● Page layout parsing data
- - - - - - -

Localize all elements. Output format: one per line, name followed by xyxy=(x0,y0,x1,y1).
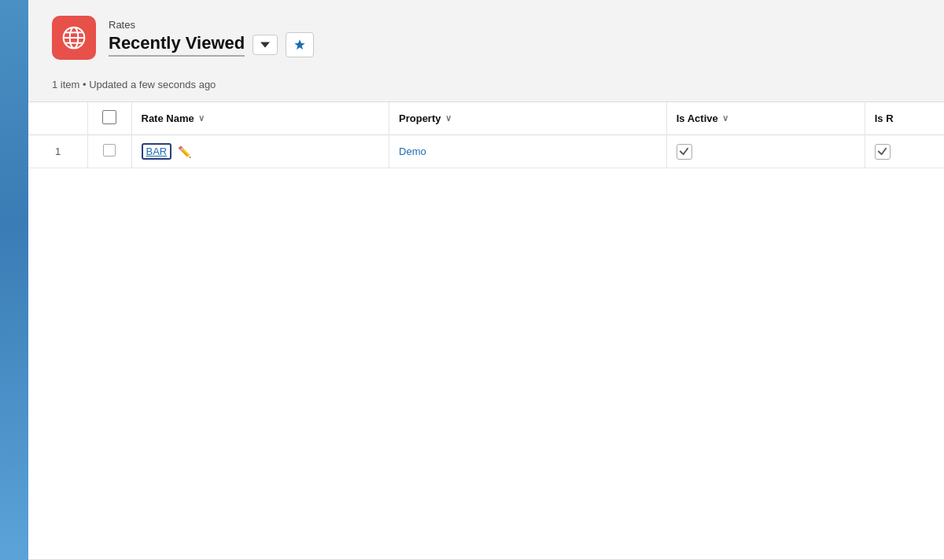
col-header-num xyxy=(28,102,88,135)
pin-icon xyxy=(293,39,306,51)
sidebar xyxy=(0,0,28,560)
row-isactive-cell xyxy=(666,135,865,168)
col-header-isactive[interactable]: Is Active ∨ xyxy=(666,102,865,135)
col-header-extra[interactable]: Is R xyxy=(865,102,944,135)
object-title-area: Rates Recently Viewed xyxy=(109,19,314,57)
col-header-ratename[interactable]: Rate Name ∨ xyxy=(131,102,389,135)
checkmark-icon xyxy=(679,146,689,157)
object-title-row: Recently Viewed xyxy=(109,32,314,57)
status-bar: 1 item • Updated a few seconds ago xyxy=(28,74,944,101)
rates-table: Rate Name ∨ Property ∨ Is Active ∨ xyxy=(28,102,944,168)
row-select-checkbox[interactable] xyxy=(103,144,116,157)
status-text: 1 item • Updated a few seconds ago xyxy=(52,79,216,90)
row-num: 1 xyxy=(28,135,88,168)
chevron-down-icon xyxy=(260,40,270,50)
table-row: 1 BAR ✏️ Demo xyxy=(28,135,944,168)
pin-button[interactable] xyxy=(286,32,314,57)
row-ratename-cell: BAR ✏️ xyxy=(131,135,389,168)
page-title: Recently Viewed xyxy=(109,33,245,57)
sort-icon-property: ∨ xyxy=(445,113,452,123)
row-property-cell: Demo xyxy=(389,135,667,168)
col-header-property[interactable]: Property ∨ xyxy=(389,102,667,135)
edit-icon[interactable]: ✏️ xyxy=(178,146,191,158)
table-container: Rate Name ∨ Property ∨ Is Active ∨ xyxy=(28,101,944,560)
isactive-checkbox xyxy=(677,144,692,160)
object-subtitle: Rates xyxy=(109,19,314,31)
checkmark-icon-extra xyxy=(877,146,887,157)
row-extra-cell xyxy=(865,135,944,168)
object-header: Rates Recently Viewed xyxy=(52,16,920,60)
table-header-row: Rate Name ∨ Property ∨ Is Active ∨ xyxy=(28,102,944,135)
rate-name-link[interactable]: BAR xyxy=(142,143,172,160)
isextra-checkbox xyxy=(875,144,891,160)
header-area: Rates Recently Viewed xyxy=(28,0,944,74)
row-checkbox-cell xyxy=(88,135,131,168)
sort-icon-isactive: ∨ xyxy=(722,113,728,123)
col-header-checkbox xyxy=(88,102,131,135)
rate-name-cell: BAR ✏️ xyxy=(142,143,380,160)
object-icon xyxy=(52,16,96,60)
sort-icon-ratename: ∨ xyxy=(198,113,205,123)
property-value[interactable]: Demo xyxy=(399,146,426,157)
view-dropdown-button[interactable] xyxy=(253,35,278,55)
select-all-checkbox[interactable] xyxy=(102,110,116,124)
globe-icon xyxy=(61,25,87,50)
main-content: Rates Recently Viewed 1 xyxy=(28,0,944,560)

- - - - - - -

● WHAT IS BEING ASKED
Identify the lines in the records above that contain the word "ratename", then state how many there are and nothing more.

● RESPONSE FOR THIS EXERCISE
3